Esa noche se durmió con imágenes de soldados con marcas hiladas, como su desconocida
escritora; de cuerpos quemados en batalla, y de cánticos atravesando las ramas de un árbol
oscuro todo ello sin darse cuenta de los movimientos nerviosos que se veían dentro del farolín.
Unos ruidos despertaron al chico, y se dio cuenta de la oscuridad que poblaba su habitación.
Vio una figura encorvada cerca de él, a la que reconoció como la anciana herida.
- Conoces la canción... - Dijo en un susurro. En sus manos sostenía el viejo diario.
Entonces se giró y lo miró emocionada – ¿Sabes lo que quiere decir?
- Es solo una historia – Estaba asustado por la presencia de la señora por eso le habló
con voz cauta y temblorosa. Le miró como decepcionada
- Yo lo averigüé, pero no se lo dije a nadie. La mujer habla de un escondite en el corazón
del árbol que podría haber salvado a muchos. Los cánticos era la única manera de
matarles, aunque para ello tuvieran que traerles hasta aquí. La gente lo ha olvidado,
que hay que aguantar, que la música debe seguir sonando. La gente no debe olvidar... -
La mujer lloraba y hablaba casi sin aire, mientras el chico pedía en su mente que sus
hermanos se despertaran – El escondrijo guarda algo, por eso la escritora no quiso
decir nada a pesar de las muertes
- ¿Qué has hecho con mi farola? – el miedo no me dejaba respirar, y la oscuridad sólo
empeoraba las cosas – Vuelve a encenderla.
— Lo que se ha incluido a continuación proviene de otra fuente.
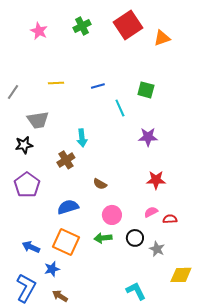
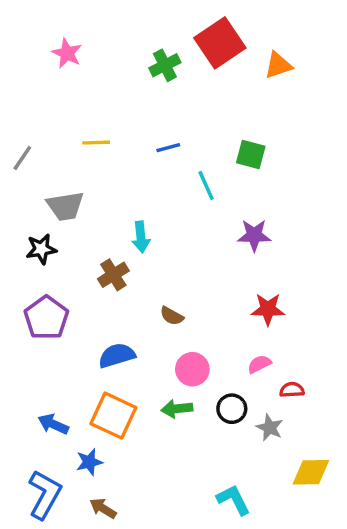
green cross: (82, 26) -> (165, 65), moved
red semicircle: (170, 219) -> (292, 390), moved

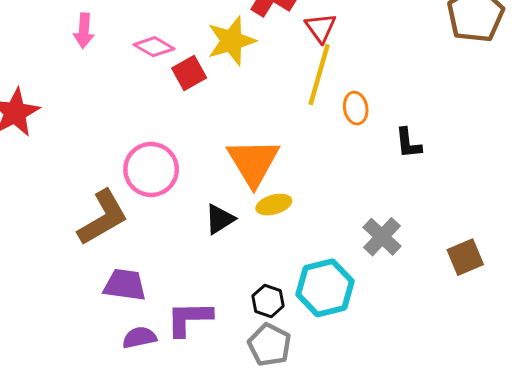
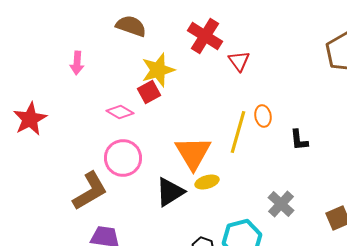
yellow star: (231, 41) -> (158, 70), moved
pink diamond: (154, 47) -> (120, 112), moved
yellow line: (319, 74) -> (238, 132), moved
black triangle: (220, 219) -> (170, 192), size x1.4

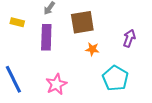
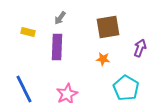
brown square: (82, 22) -> (108, 27), moved

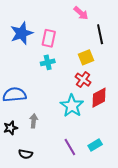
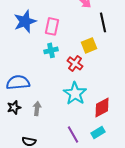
red cross: (83, 80) -> (75, 63), moved
red diamond: (99, 98) -> (102, 107), moved
black star: (10, 128) -> (14, 107), moved

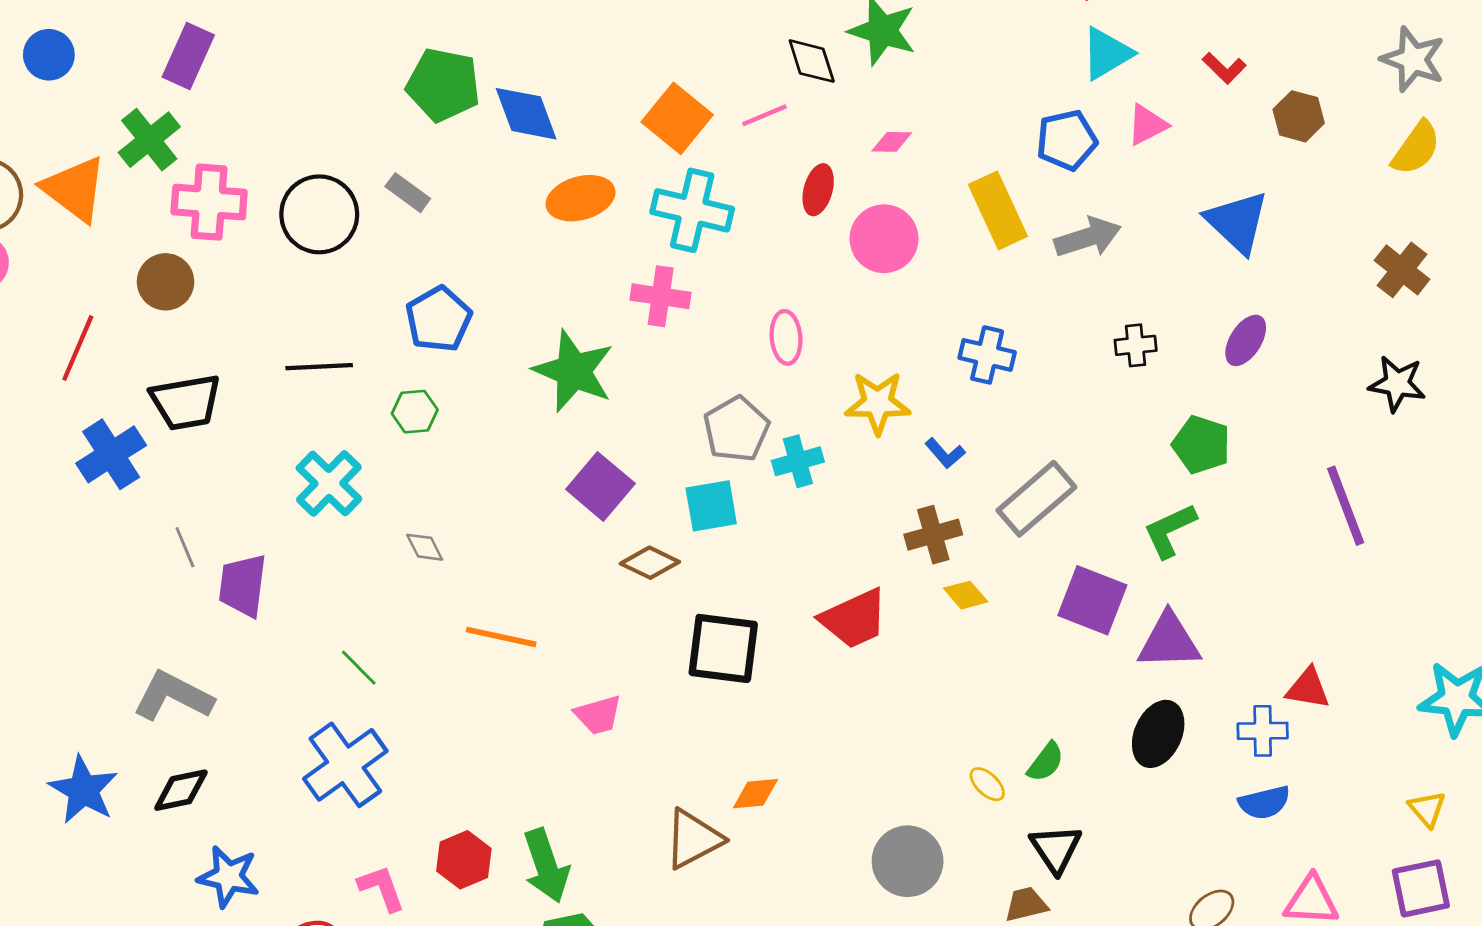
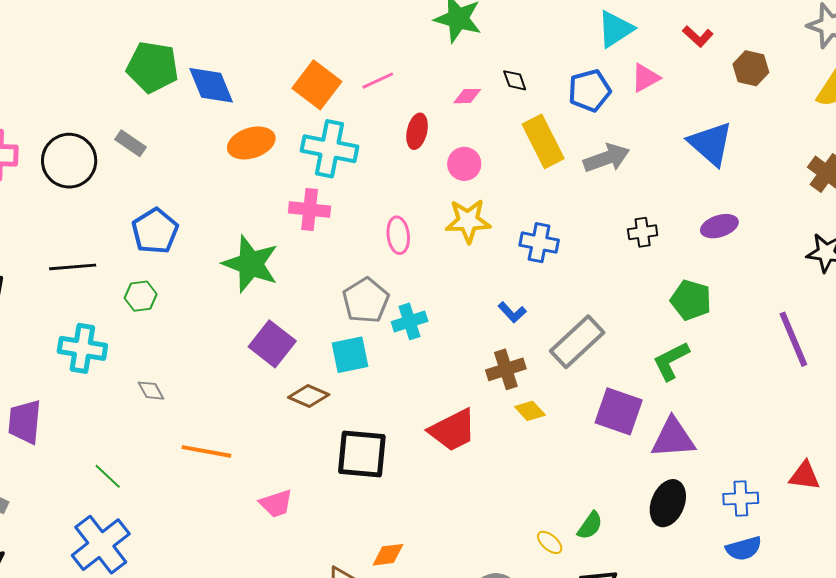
black diamond: (812, 61) -> (515, 80), moved, size x0.7
pink circle: (884, 239) -> (464, 164), size x0.7
purple ellipse: (1246, 340) -> (719, 226), turned 42
yellow star: (878, 403) -> (468, 221), moved
cyan cross: (329, 483) -> (82, 348), turned -33
red triangle: (1308, 688) -> (805, 476), moved

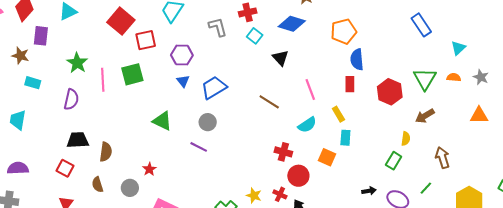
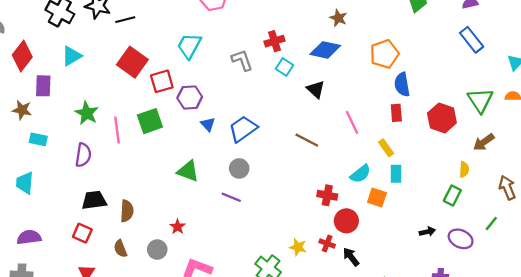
purple hexagon: (182, 55) -> (190, 97), moved
cyan semicircle: (307, 125) -> (360, 174), moved

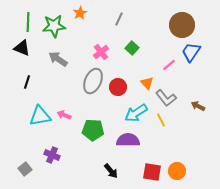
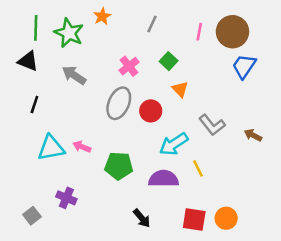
green star: (54, 26) -> (69, 33), turned 30
pink line: (169, 65) -> (199, 32), moved, turned -40
orange triangle: (147, 83) -> (180, 89), moved
yellow line: (161, 120) -> (198, 168), moved

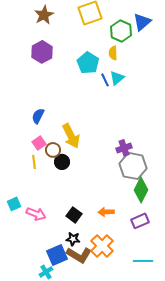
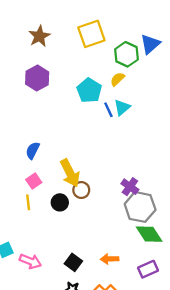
yellow semicircle: (113, 53) -> (117, 79), turned 48
purple cross: (124, 148) -> (130, 187), turned -35
brown circle: (53, 150) -> (81, 190), moved
green diamond: (141, 190) -> (149, 234), turned -60

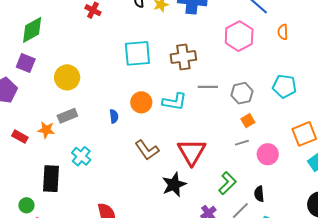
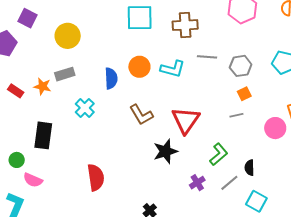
blue semicircle: (114, 116) -> (111, 78), size x1.5
pink circle: (268, 154) -> (275, 128), moved
cyan cross: (81, 156) -> (85, 108), moved

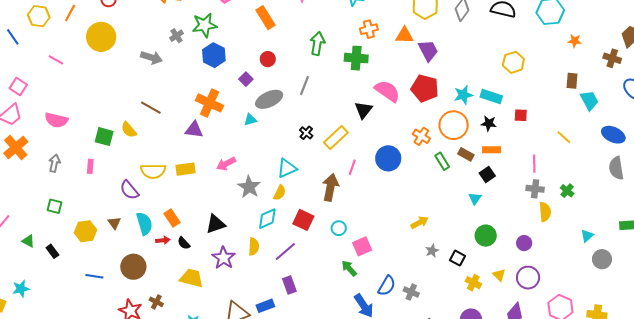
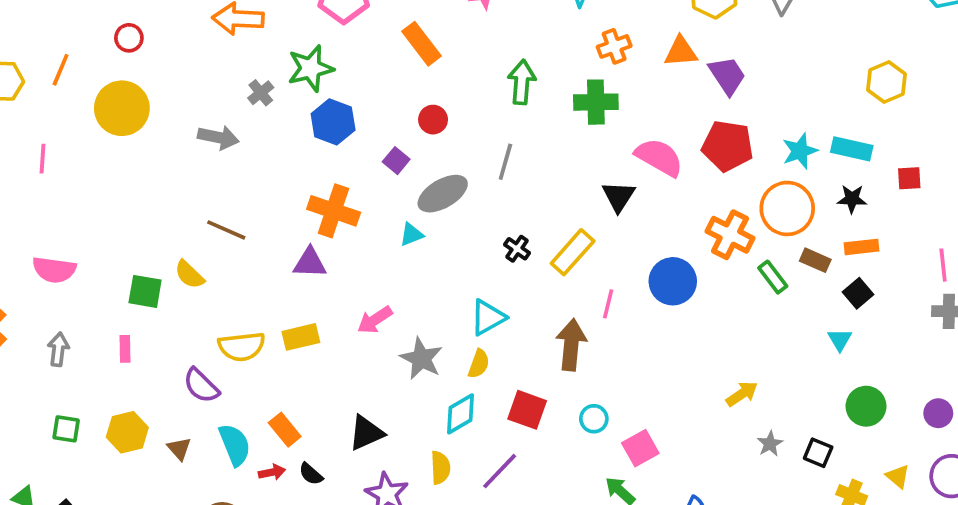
pink line: (56, 60) -> (42, 159), turned 70
orange cross: (421, 136) -> (730, 235), size x1.4
yellow hexagon: (85, 231) -> (127, 432), moved

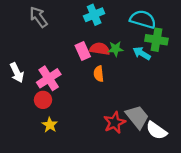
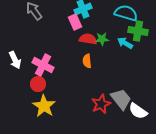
pink rectangle: (83, 51) -> (75, 22), moved
pink cross: (49, 78) -> (43, 65), turned -30
yellow star: (50, 125) -> (44, 106), size x1.6

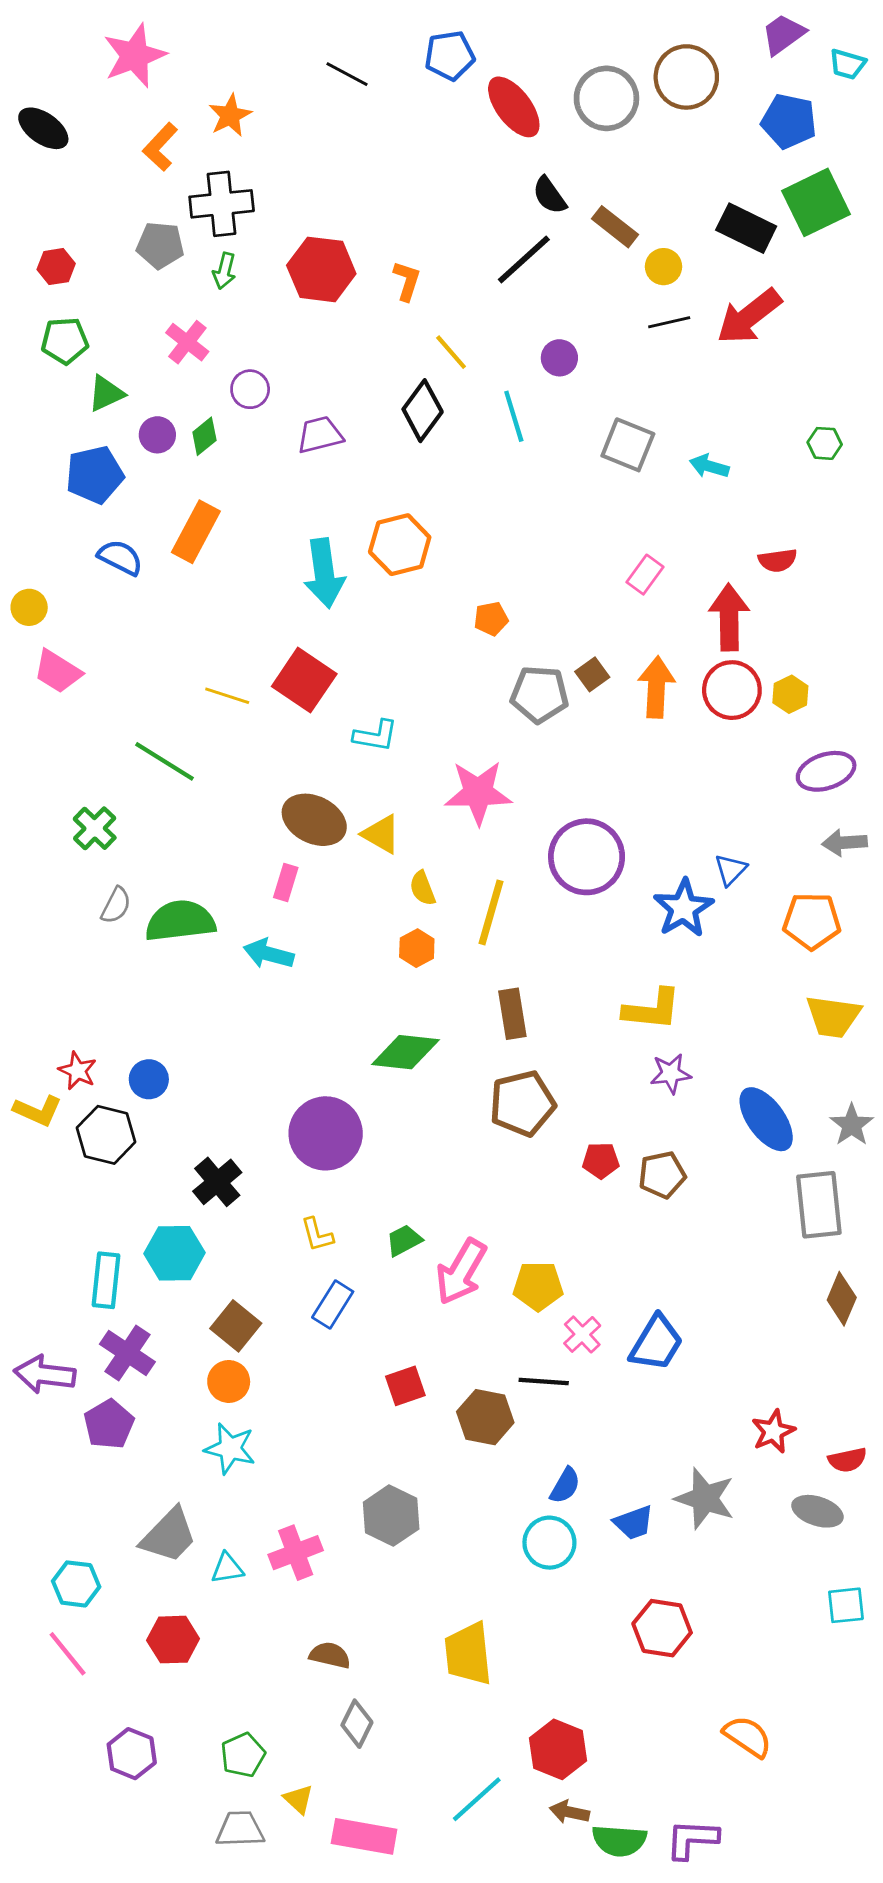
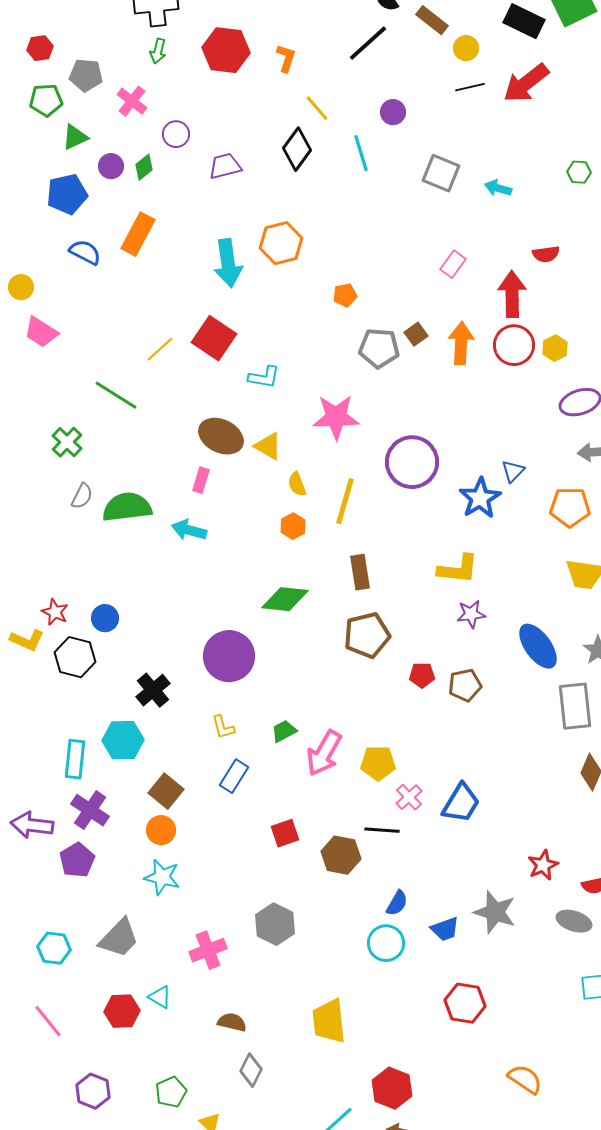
gray pentagon: (160, 245) -> (86, 75), moved
yellow line: (227, 696) -> (160, 349), turned -60
cyan triangle: (227, 1568) -> (160, 997), moved, turned 40
cyan hexagon: (76, 1584) -> (54, 948), moved

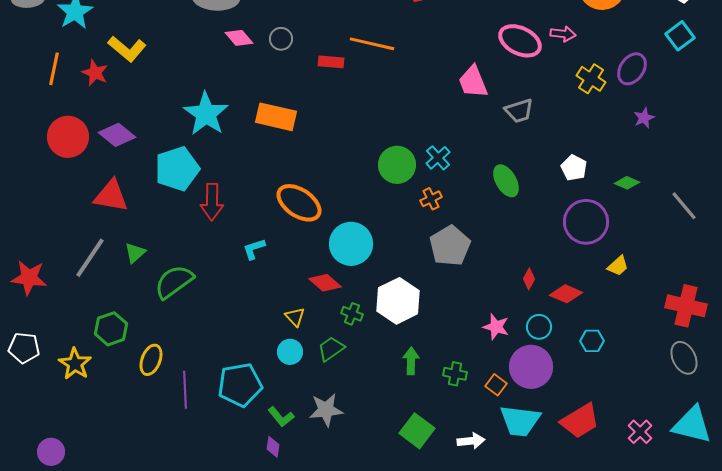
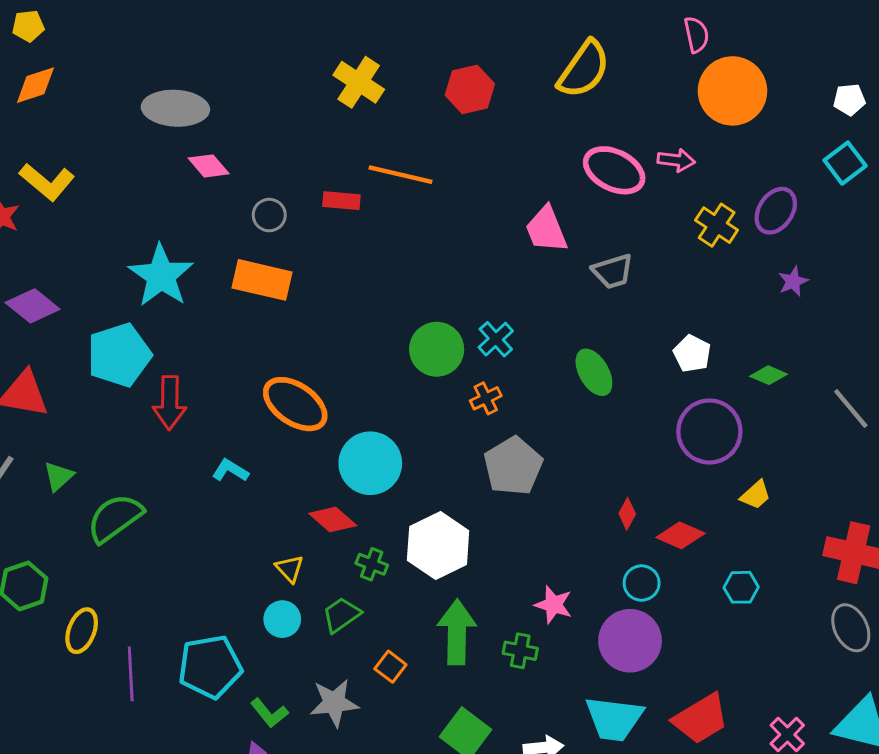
gray circle: (281, 39) -> (269, 215), moved
cyan L-shape: (254, 249) -> (230, 470), turned 50
pink star: (496, 327) -> (554, 605), moved
cyan hexagon: (592, 341) -> (741, 587), moved
green arrow: (411, 361) -> (457, 632), size x1.6
orange square: (496, 385) -> (390, 667), moved

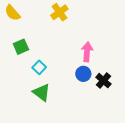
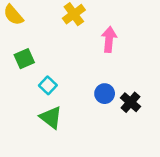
pink arrow: (87, 52) -> (109, 39), moved

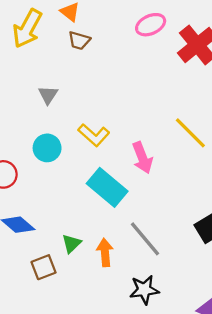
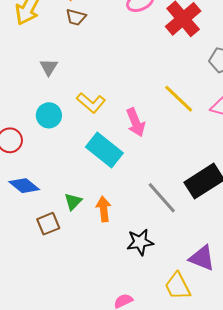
gray line: (145, 239) -> (162, 198), moved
- ¿Cómo voy a encenderla? Se necesita una tecnología que se ha extinguido – me dijo
confundida, mirando el objeto.
Fue entonces cuando ambos se dieron cuenta que el artefacto estaba roto y de qué era lo que
había estado alumbrando al chico todo ese tiempo. De repente, se escucharon los cánticos en
el exterior. Lo taparon todo deprisa y se escondieron bajo la cama, olvidando que eran
desconocidos. Cuando acabó, salieron a las calles y les recibió el olor a quemado con una
intensidad abrasadora. Cientos de cuerpos cubrían el suelo, petrificados en poses de horror. La
triste realidad alcanzó a la multitud de las calles cuando vieron que eran más los vivos que los
muertos. La gente se dio cuenta de que todos los caídos tenían bolsas de viaje. Uno de ellos,
agarraba con fuerza entre sus manos el colgante que Tabeh llevaba siempre al cuello. Junto a
él, su hermano susurraba hacia su pecho "se lo dije, le dije que no fuera". Nadie hablaba.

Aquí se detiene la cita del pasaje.